I’m having trouble getting my head around a new concept discovered by researchers.
University of California researchers have developed what they’re calling a “D2NN”, Diffractive Deep Neural Network, a concept that can literally recognize arbitrary light patterns.
Let’s back up a bit, as this is a bit confusing. Neural nets are a digital concept one might find on a computer, and definitely not something in 3D printing, at least until now.
A neural net is a complex algorithm that somewhat mimics what goes on in a brain. An organic brain is a very complex network of zillions of neurons, which you might consider as nodes in this network. As signals (from eyes or other biological sensors) pass through the network, the links between the neurons are strengthened or weakened, making the signal eventually pass through in a consistent path. This is essentially the physical representation of human memory and logic.
By training the brain’s neuron network through repeated exposure to a signal, the brain can learn the pattern.
This concept has long been replicated in computer science, where digital inputs pass through a digital neural network – essentially a simulation of layers of neurons – to arrive at an answer.
The way they typically work is that an input signal is provided, and it passes through the network and eventually arrives at a specific output, typically for classification. Imagine a system where you’d show the network an image of a digit, for example, and it would perform all the simulation calculations, eventually lighting up the “9” signal on the other end (assuming a “9” was shown).
These software neural nets have been used for decades in various types of AI systems and have proven quite useful.
But the UC researchers have done something quite astonishing.
They’ve 3D printed physical representations of such networks – and they work!

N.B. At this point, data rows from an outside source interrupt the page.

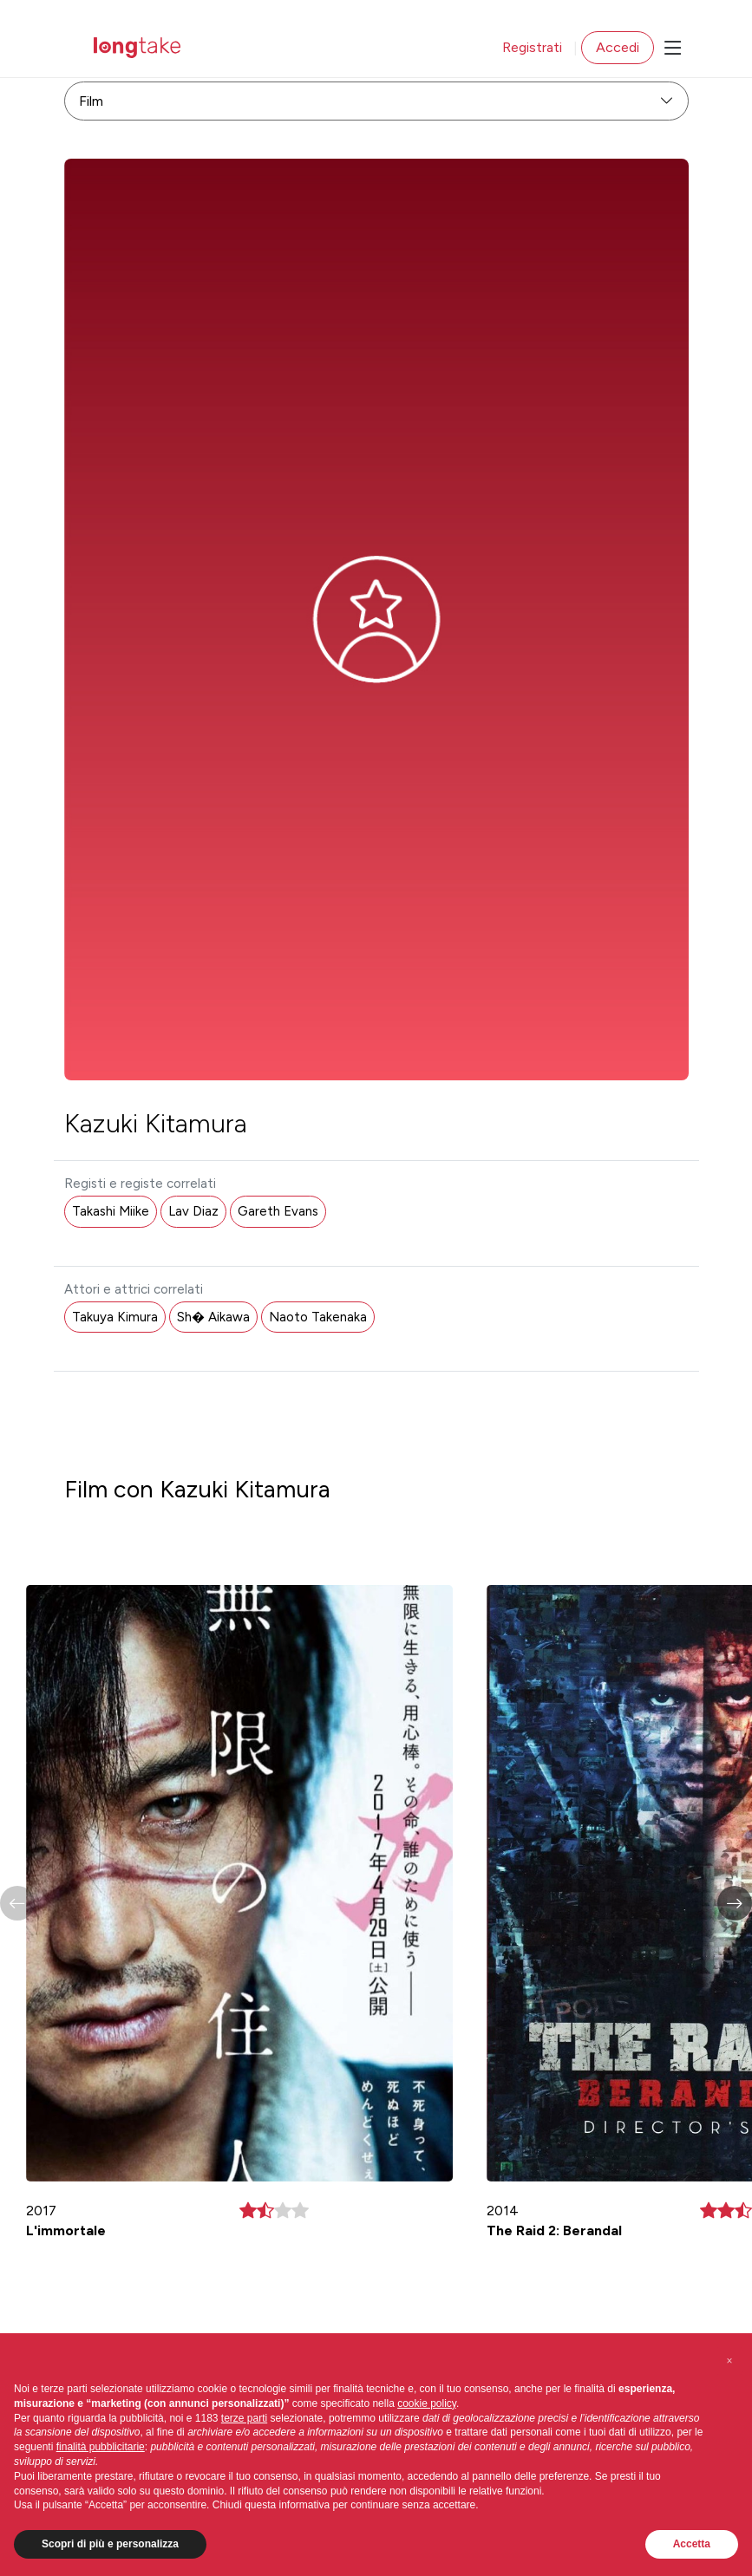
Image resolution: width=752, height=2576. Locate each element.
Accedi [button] (617, 47)
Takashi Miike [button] (110, 1211)
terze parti (244, 2418)
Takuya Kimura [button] (115, 1317)
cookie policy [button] (426, 2403)
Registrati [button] (532, 47)
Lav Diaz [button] (193, 1211)
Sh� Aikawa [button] (213, 1317)
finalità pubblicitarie (100, 2447)
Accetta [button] (691, 2544)
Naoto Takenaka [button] (318, 1317)
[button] (734, 1903)
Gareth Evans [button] (278, 1211)
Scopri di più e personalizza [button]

They devised a system of transmissive or reflective elements that approximate the functions of individual neurons in a neural net, and then found a way to 3D print these elements. Then, by replicating 2D arrays of them with 3D printing, they were able to assemble a set of physical layers that pass a light signal in the same manner that the simulated neural net might do.
To make this work they must first develop the neural network in software by training it through repeated exposures. This is a long-understood process, but what is not always understood is the internal structure of the neural net; that develops on its own as the net trains. We don’t know why the internal structure ends up the way it does; we only know the inputs and outputs work. That’s how you have to look at neural nets.
Once they’ve trained a software neural net, they can translate the layers and nodes into physical representations using their transmissive or reflective elements and 3D print it.
The team was able to produce a D2NN device that was able to classify visual images of digits into numbers, for example.
They progressively increased the complexity of the experiments by training more complex and intricate neural nets, 3D printing D2NN equivalents each time. They found that the process does indeed work. One experiment involved a database of fashions:
Next, we tested the classification performance of D2NN framework with a more complicated image dataset, i.e., the Fashion MNIST, which includes ten classes, each representing a fashion product (t-shirts, trousers, pullovers, dresses, coats, sandals, shirts, sneakers, bags, and ankle boots).
This is almost beyond astonishing. Why? Because of what it means.
It means that it is now feasible to produce objects that act intelligently upon exposure to an optical signal. These objects have NO MOVING PARTS, NO POWER REQUIRED and operate at the SPEED OF LIGHT. Once made, they will perform the function FOREVER.
These smart objects could be of incredible value. I cannot start to imagine all the possibilities, but here are a few off the top of my aching brain:
- A sensor pasted on the front of a vehicle that recognizes humans for collision avoidance
- A factory assembly line sensor that instantly determines whether a product is of sufficient quality
- A drone sensor to read street names and house numbers for accurate package delivery
- A courtroom sensor to detect whether a witness is lying or not in real time
And so on.
Anything that can be learned by an image processing system could theoretically be implemented in this way, bringing AI to the level of installable component.
This is indeed an entirely new category of 3D print application.